======== Record extracts

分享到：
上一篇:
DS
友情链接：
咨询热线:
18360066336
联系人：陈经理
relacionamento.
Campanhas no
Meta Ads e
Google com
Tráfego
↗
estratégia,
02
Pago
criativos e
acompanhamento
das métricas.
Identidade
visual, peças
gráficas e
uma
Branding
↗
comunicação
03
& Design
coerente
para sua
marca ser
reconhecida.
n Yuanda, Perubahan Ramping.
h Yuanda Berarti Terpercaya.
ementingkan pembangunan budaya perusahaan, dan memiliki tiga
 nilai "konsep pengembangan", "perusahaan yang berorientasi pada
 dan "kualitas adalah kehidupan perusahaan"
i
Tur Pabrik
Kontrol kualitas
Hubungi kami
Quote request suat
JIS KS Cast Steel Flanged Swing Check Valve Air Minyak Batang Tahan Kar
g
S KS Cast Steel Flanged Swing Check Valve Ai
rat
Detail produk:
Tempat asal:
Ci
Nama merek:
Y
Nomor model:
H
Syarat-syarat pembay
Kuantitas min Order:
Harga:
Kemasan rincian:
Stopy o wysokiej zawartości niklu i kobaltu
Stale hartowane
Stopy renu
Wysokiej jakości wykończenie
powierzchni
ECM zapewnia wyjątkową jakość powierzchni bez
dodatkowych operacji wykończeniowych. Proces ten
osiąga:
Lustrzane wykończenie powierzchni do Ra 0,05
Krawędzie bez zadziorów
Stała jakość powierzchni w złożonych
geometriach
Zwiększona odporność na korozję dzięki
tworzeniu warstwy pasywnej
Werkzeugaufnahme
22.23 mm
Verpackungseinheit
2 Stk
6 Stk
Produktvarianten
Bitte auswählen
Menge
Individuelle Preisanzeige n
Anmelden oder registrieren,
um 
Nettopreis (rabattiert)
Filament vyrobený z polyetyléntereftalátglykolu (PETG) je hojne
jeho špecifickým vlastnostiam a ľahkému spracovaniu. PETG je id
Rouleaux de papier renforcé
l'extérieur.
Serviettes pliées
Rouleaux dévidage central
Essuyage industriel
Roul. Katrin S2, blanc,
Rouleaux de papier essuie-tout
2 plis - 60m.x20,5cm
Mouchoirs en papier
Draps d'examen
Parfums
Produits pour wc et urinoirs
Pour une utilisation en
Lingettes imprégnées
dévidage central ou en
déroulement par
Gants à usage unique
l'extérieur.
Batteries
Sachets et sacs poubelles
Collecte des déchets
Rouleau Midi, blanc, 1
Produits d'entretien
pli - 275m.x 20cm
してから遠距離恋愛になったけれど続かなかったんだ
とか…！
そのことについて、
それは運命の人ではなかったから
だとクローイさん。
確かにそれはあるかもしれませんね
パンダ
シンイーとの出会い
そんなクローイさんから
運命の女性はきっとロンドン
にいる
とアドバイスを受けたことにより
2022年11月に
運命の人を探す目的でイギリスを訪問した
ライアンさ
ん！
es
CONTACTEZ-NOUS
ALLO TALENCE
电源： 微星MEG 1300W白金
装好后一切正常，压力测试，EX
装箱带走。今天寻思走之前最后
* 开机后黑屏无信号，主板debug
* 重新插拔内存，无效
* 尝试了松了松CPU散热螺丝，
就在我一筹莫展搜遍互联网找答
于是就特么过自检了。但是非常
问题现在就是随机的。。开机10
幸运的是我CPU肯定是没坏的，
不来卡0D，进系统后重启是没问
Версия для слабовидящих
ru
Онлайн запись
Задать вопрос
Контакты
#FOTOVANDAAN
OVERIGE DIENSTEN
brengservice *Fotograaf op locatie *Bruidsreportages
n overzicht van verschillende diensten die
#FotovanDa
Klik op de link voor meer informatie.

================

**Work required:**
Could you transcribe the entries exactly, from the first line through the line containing "Krawędzie bez zadziorów", and give nothing more?

**Answer area:**
分享到：
上一篇:
DS
友情链接：
咨询热线:
18360066336
联系人：陈经理
relacionamento.
Campanhas no
Meta Ads e
Google com
Tráfego
↗
estratégia,
02
Pago
criativos e
acompanhamento
das métricas.
Identidade
visual, peças
gráficas e
uma
Branding
↗
comunicação
03
& Design
coerente
para sua
marca ser
reconhecida.
n Yuanda, Perubahan Ramping.
h Yuanda Berarti Terpercaya.
ementingkan pembangunan budaya perusahaan, dan memiliki tiga
 nilai "konsep pengembangan", "perusahaan yang berorientasi pada
 dan "kualitas adalah kehidupan perusahaan"
i
Tur Pabrik
Kontrol kualitas
Hubungi kami
Quote request suat
JIS KS Cast Steel Flanged Swing Check Valve Air Minyak Batang Tahan Kar
g
S KS Cast Steel Flanged Swing Check Valve Ai
rat
Detail produk:
Tempat asal:
Ci
Nama merek:
Y
Nomor model:
H
Syarat-syarat pembay
Kuantitas min Order:
Harga:
Kemasan rincian:
Stopy o wysokiej zawartości niklu i kobaltu
Stale hartowane
Stopy renu
Wysokiej jakości wykończenie
powierzchni
ECM zapewnia wyjątkową jakość powierzchni bez
dodatkowych operacji wykończeniowych. Proces ten
osiąga:
Lustrzane wykończenie powierzchni do Ra 0,05
Krawędzie bez zadziorów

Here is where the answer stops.